Scott, para su desgracia, no estaba presente para defender su posible triunfo. Hacía meses que la prensa esperaba su regreso para escuchar la versión del expedicionario británico de primera mano, o al menos nuevas noticias que entre 1911 y 1912 sólo había llegado a cuentagotas en forma de cartas o en boca de marineros procedentes de tierras nórdicas.

«Volveremos a ver al capitán Scott»

En aquella entrevista a «La Correspondencia de España» en diciembre de 1912, Amundsen aseguraba que el 14 de diciembre de 1911, hace hoy justo un siglo, había sido el día más feliz de su vida «por llegar al Polo Sur» el primero. Sin embargo, el periodista le interrumpió para preguntarle si tenía noticias sobre el capitán Scott, desaprecido, y con quién prácticamente había coincido en aquella carrera a vida o muerto hacía el polo.

Según cuenta el periodista, «el semblante del expedicionario se oscureció» por unos instantes antes de dar una respuesta. «¿Scott? No sé nada. Salió después que yo y pensaba llegar al Polo por un camino diferente del mío». Luego trató de puntualizar: «Creo que en febrero próximo regresará a Europa. A menos que…», pero se detuvo de nuevo. «Pero no, no. Volveremos a ver al capitán Scott. Las tempestades de nieve y la gran banca no pueden vencer a un hombre como él».

Se equivocaba. En aquella batalla sobrehumana contra los elementos, contra los vientos de hasta 300 kilómetros hora, temperaturas por debajo de 50 grados bajo cero y hielo infinito, Amundsen encontró la gloria. Scott, sólo la muerte.

«El triunfo puede ser sólo aparente»

Aún sin recibir noticias de él –tras su última carta, publicada el 5 de abril de 1912, en la que mismo capitán británico contaba de primera mano alguna de sus andanzas¬–, periódicos como «La Correspondencia de España» destacaban la discusión en torno a la expedición de Amundsen: «El debate no gira alrededor de ninguna de la hazañas que unos y otros pudieran llevar a efecto, sino del triunfo personal de los dos más significativos expedicionarios: un inglés, el capitán Scott, y un noruego, el capitán Amundsen». Y añadía: «Aquí se dice que el triunfo puede ser sólo aparente, y que Scott acaso llegó antes que su rival».
 
El diario republicano «El País», y periódicos británicos como «Daily Express» o el «Exchange Telegraph Company» aseguraban que Scott había llegado primero. Y en las mismas fechas, marzo de 1912, otros diarios como «¡Adelante!», «El imparcial» o el mismo «ABC» daban por seguro que Amudsen se había adelantado.

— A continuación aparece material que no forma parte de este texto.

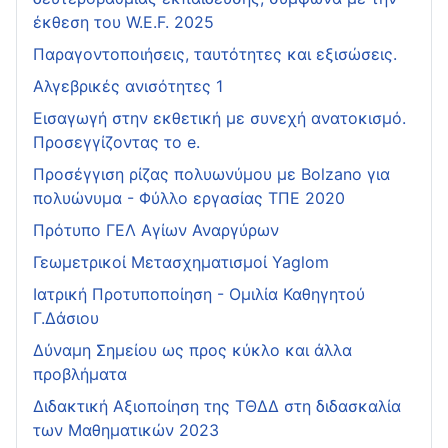
έκθεση του W.E.F. 2025
Παραγοντοποιήσεις, ταυτότητες και εξισώσεις.
Αλγεβρικές ανισότητες 1
Εισαγωγή στην εκθετική με συνεχή ανατοκισμό.
Προσεγγίζοντας το e.
Προσέγγιση ρίζας πολυωνύμου με Bolzano για
πολυώνυμα - Φύλλο εργασίας ΤΠΕ 2020
Πρότυπο ΓΕΛ Αγίων Αναργύρων
Γεωμετρικοί Μετασχηματισμοί Yaglom
Ιατρική Προτυποποίηση - Ομιλία Καθηγητού
Γ.Δάσιου
Δύναμη Σημείου ως προς κύκλο και άλλα
προβλήματα
Διδακτική Αξιοποίηση της ΤΘΔΔ στη διδασκαλία
των Μαθηματικών 2023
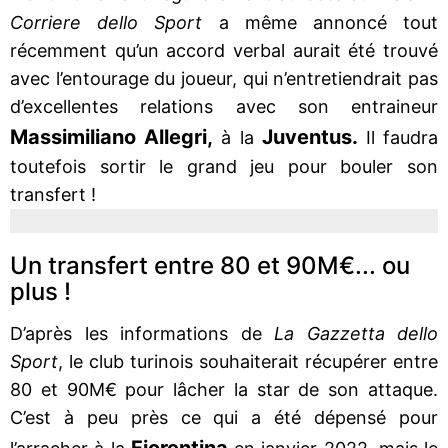
Corriere dello Sport
a même annoncé tout
récemment qu’un accord verbal aurait été trouvé
avec l’entourage du joueur, qui n’entretiendrait pas
d’excellentes relations avec son entraineur
Massimiliano Allegri,
Juventus.
à la
Il faudra
toutefois sortir le grand jeu pour bouler son
transfert !
Un transfert entre 80 et 90M€... ou
plus !
D’après les informations de
La Gazzetta dello
Sport
, le club turinois souhaiterait récupérer entre
80 et 90M€ pour lâcher la star de son attaque.
C’est à peu près ce qui a été dépensé pour
Fiorentina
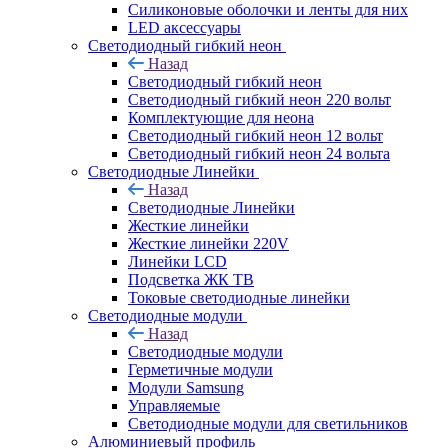
Силиконовые оболочки и ленты для них
LED аксессуары
Светодиодный гибкий неон
Назад
Светодиодный гибкий неон
Светодиодный гибкий неон 220 вольт
Комплектующие для неона
Светодиодный гибкий неон 12 вольт
Светодиодный гибкий неон 24 вольта
Светодиодные Линейки
Назад
Светодиодные Линейки
Жесткие линейки
Жесткие линейки 220V
Линейки LCD
Подсветка ЖК ТВ
Токовые светодиодные линейки
Светодиодные модули
Назад
Светодиодные модули
Герметичные модули
Модули Samsung
Управляемые
Светодиодные модули для светильников
Алюминиевый профиль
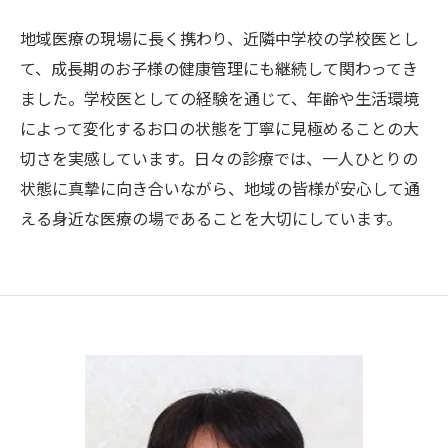
地域医療の現場に長く携わり、近隣中学校の学校医とし
て、成長期のお子様の健康管理にも継続して関わってき
ました。学校医としての経験を通じて、年齢や生活環境
によって変化するお口の状態を丁寧に見極めることの大
切さを実感しています。日々の診療では、一人ひとりの
状態に真摯に向き合いながら、地域の皆様が安心して通
える身近な医療の場であることを大切にしています。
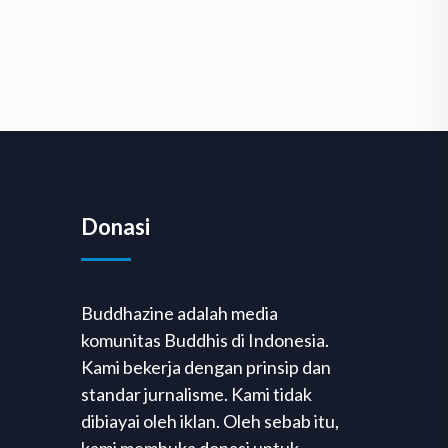
Donasi
Buddhazine adalah media
komunitas Buddhis di Indonesia.
Kami bekerja dengan prinsip dan
standar jurnalisme. Kami tidak
dibiayai oleh iklan. Oleh sebab itu,
kami membuka donasi untuk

Cien 100 años después de aquella etapa gloriosa y heroica de la exploración en la Antártida, aún hay hoy muchas desombras sobre aquellas expediciones y los métodos utilizados por ambos capitanes, que se desgranas en nuevo libros y revistas. Pero lo cierto es que ya nunca podremos escuchar o leer la versión del famoso capitán Scott. «Ha sucedido lo peor. Se han desvanecido todos los sueños. Es una lástima, pero no creo que pueda escribir más», dejaba escrito éste en su diario, el 19 de marzo de 1912, momentos antes de morir congelado.